Records from a dataset:
'''
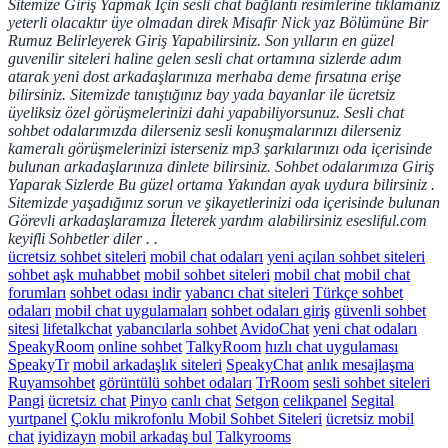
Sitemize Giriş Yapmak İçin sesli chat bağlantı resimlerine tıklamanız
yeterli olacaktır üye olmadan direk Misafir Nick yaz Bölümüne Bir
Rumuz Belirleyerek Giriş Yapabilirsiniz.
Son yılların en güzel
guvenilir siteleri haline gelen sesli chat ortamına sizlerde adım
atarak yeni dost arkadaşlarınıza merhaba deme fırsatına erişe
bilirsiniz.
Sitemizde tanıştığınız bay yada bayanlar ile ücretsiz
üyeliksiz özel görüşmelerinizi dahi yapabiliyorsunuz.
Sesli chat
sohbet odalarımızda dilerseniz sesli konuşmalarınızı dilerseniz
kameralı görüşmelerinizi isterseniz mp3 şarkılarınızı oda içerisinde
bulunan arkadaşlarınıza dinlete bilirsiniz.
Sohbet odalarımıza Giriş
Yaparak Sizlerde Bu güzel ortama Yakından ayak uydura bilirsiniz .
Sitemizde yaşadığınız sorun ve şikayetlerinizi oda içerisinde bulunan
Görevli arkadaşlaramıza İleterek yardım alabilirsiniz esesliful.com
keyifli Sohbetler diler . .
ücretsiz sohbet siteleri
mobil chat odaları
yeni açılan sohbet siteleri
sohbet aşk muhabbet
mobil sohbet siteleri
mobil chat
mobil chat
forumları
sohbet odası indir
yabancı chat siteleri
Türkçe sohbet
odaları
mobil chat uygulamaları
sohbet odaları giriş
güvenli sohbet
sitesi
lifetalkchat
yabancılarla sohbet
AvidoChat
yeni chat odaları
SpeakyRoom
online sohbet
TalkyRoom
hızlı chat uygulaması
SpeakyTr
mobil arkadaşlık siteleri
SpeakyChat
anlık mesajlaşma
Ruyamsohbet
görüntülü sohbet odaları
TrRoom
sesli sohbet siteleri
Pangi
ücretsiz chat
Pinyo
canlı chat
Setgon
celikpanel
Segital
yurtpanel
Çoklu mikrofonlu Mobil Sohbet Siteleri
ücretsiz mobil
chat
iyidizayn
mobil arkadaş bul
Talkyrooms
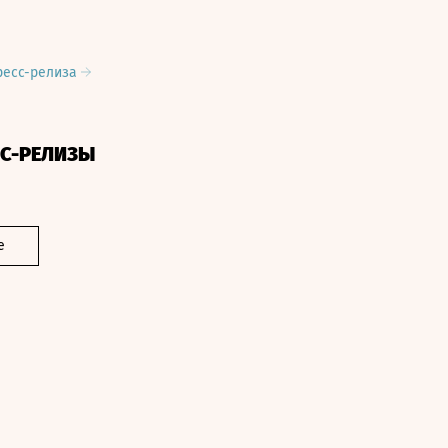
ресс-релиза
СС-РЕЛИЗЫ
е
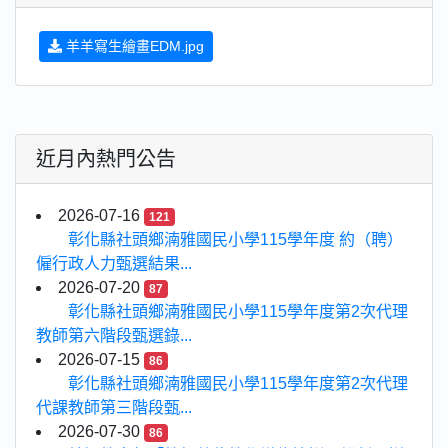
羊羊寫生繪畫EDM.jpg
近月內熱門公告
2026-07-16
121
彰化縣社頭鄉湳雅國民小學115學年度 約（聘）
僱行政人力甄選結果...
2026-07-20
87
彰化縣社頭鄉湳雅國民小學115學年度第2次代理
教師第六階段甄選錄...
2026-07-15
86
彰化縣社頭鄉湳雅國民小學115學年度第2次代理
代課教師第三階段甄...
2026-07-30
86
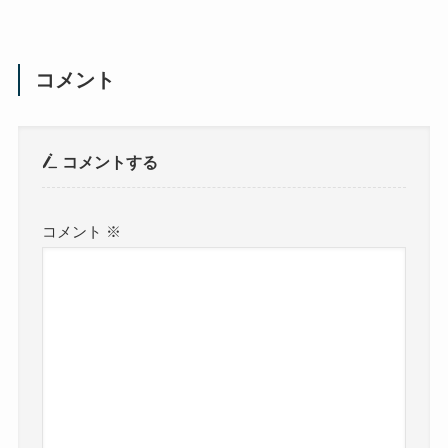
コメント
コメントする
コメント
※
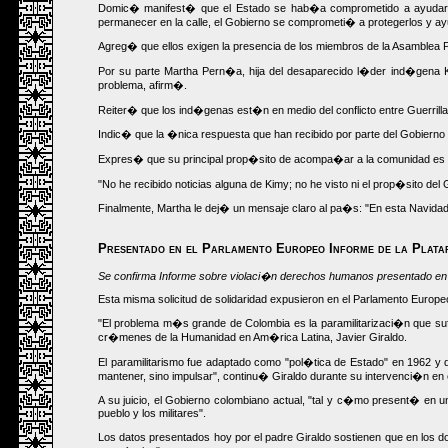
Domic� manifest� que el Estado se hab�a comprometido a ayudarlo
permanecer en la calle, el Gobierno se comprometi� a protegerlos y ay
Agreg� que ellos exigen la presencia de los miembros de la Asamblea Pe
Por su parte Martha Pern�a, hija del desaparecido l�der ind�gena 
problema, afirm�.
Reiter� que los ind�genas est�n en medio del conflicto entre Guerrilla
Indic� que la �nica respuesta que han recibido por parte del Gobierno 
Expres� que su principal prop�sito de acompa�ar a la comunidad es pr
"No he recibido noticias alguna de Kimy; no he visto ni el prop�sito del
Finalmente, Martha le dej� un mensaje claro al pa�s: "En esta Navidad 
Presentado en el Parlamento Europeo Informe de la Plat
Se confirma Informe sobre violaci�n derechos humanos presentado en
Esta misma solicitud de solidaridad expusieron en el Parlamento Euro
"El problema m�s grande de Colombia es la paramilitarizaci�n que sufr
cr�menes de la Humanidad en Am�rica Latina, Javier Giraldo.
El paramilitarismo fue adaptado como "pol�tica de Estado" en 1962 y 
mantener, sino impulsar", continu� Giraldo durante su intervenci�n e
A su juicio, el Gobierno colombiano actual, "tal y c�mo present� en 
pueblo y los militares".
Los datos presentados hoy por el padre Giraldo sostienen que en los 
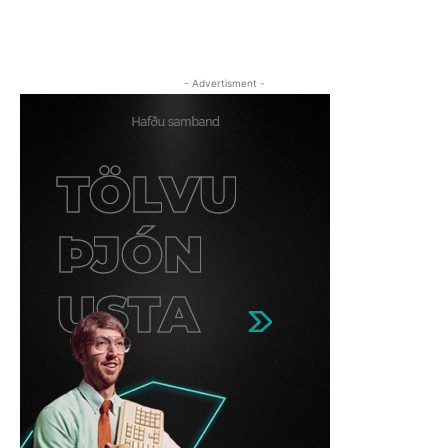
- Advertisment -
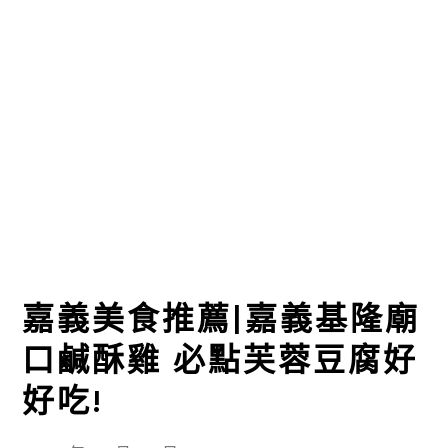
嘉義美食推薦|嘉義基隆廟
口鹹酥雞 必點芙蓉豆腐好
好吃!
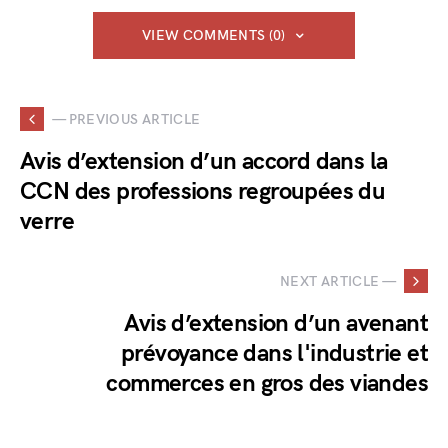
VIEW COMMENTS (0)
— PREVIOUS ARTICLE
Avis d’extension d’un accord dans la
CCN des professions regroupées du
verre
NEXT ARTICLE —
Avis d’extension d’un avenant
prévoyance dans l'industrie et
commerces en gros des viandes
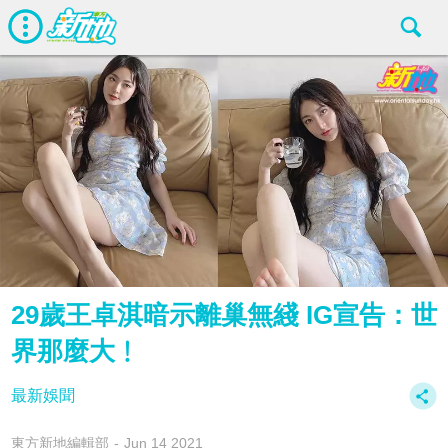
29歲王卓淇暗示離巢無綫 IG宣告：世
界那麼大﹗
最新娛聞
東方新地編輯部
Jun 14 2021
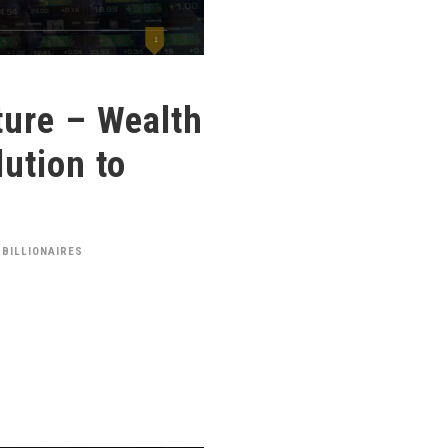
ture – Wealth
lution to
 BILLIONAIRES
'''
'''
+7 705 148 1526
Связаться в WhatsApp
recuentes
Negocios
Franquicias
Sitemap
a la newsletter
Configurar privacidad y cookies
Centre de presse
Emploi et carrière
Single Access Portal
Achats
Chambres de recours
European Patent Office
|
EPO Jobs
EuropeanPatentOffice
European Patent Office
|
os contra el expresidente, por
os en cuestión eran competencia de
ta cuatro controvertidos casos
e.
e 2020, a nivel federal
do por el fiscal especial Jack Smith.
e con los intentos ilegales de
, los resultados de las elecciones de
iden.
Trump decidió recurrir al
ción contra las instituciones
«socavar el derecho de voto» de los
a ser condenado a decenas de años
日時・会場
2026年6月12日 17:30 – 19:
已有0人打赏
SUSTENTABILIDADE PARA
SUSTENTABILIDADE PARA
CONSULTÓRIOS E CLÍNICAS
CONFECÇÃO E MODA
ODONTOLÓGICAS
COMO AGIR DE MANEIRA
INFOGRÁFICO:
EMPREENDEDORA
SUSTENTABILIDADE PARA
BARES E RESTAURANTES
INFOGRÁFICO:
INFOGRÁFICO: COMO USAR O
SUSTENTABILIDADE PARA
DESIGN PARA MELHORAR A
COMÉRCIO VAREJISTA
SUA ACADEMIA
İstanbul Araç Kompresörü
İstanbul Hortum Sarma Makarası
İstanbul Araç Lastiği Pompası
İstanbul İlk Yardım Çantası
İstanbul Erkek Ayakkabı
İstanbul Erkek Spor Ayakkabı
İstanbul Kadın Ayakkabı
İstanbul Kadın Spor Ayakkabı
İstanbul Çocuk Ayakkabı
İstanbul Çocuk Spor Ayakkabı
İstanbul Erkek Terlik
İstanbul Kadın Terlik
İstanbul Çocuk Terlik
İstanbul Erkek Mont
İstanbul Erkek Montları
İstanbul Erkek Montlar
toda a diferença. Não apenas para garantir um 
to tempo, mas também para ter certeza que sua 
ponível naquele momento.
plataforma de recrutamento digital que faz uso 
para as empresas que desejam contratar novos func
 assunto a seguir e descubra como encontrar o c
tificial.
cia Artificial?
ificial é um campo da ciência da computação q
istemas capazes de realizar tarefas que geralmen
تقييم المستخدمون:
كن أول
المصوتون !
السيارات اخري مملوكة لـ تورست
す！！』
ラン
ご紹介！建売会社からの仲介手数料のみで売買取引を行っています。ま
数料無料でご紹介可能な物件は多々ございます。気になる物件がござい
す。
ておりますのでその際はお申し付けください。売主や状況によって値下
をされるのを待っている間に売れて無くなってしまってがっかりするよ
'''
'''
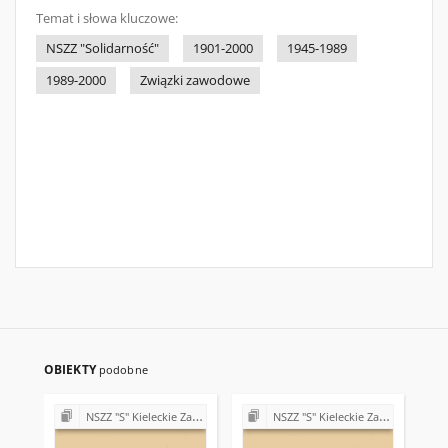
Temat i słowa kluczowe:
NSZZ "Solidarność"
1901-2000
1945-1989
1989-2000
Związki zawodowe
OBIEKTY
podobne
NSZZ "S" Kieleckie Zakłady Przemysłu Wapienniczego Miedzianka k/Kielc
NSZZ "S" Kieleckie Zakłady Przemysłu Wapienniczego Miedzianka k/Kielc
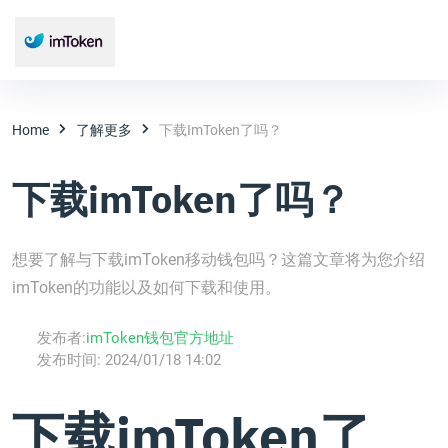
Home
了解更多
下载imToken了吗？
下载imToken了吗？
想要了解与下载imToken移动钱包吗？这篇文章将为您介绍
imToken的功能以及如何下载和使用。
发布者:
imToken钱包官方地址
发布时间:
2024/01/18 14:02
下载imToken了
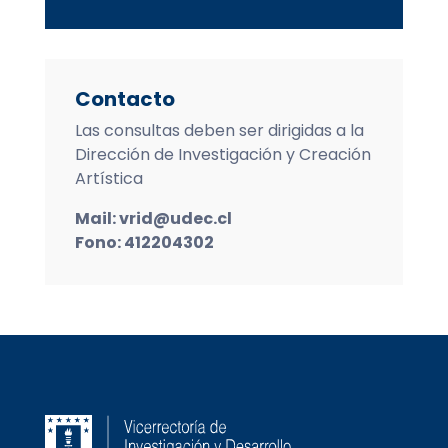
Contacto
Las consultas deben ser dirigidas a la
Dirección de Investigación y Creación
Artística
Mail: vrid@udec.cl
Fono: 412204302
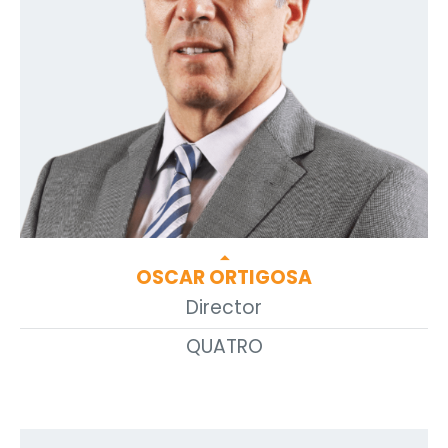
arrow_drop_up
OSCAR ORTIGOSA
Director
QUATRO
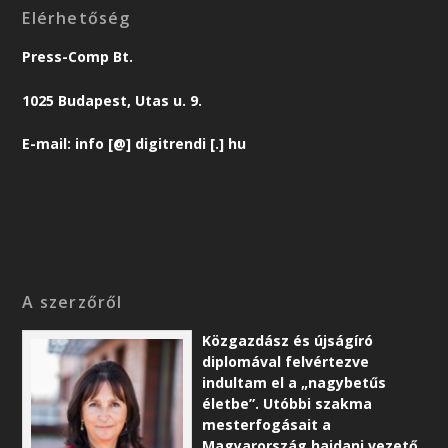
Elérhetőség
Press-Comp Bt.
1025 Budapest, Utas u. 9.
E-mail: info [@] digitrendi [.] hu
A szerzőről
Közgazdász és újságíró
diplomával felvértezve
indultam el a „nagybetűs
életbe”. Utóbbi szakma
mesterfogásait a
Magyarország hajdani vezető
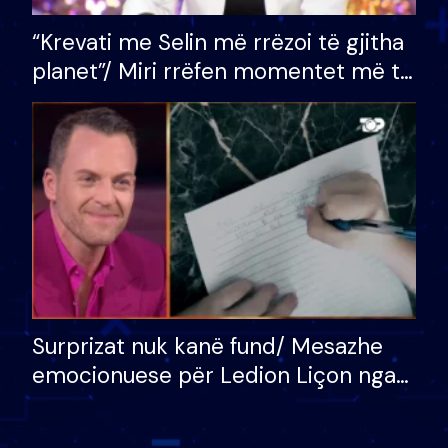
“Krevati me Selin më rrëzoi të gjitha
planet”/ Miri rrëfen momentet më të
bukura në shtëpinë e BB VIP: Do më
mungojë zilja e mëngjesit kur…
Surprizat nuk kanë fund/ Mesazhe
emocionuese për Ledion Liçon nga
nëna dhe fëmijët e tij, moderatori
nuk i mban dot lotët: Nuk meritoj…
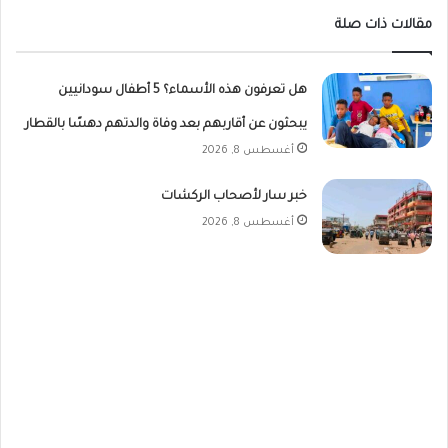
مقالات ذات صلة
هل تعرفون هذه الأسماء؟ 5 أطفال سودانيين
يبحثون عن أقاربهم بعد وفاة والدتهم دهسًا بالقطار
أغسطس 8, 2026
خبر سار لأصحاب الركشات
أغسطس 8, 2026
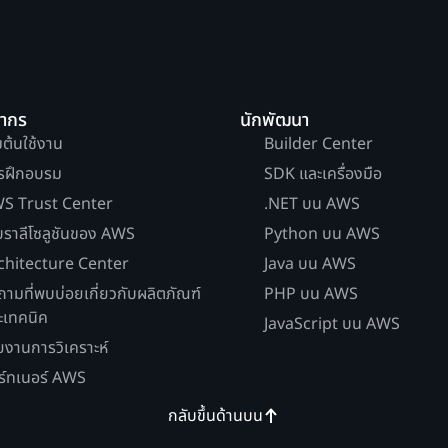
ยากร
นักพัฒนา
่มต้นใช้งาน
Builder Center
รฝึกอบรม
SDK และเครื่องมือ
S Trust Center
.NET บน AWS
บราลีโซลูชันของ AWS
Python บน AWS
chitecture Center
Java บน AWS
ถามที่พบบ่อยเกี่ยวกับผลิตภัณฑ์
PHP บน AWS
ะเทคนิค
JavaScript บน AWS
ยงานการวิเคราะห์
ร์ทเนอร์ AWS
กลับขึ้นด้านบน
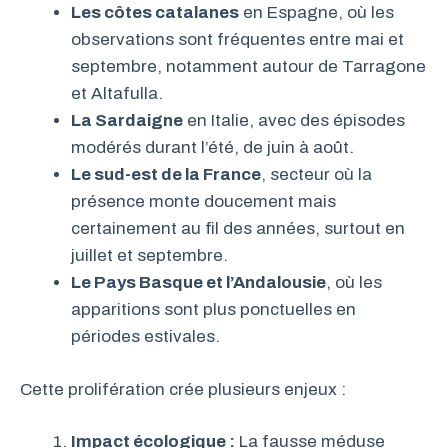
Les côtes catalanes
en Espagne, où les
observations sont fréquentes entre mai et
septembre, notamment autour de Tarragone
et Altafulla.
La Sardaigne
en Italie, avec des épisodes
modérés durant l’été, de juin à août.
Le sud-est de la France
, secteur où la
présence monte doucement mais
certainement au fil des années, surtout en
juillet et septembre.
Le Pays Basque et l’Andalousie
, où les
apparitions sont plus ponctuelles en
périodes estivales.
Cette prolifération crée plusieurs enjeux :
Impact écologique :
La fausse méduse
'''
=== Goal of the exercise ===
From the line that has "İstanbul Araç Kompresörü" through the line that has "İstanbul Erkek Terlik", copy every line exactly as it appears above, and leave out all others.

=== Exercise output ===
İstanbul Araç Kompresörü
İstanbul Hortum Sarma Makarası
İstanbul Araç Lastiği Pompası
İstanbul İlk Yardım Çantası
İstanbul Erkek Ayakkabı
İstanbul Erkek Spor Ayakkabı
İstanbul Kadın Ayakkabı
İstanbul Kadın Spor Ayakkabı
İstanbul Çocuk Ayakkabı
İstanbul Çocuk Spor Ayakkabı
İstanbul Erkek Terlik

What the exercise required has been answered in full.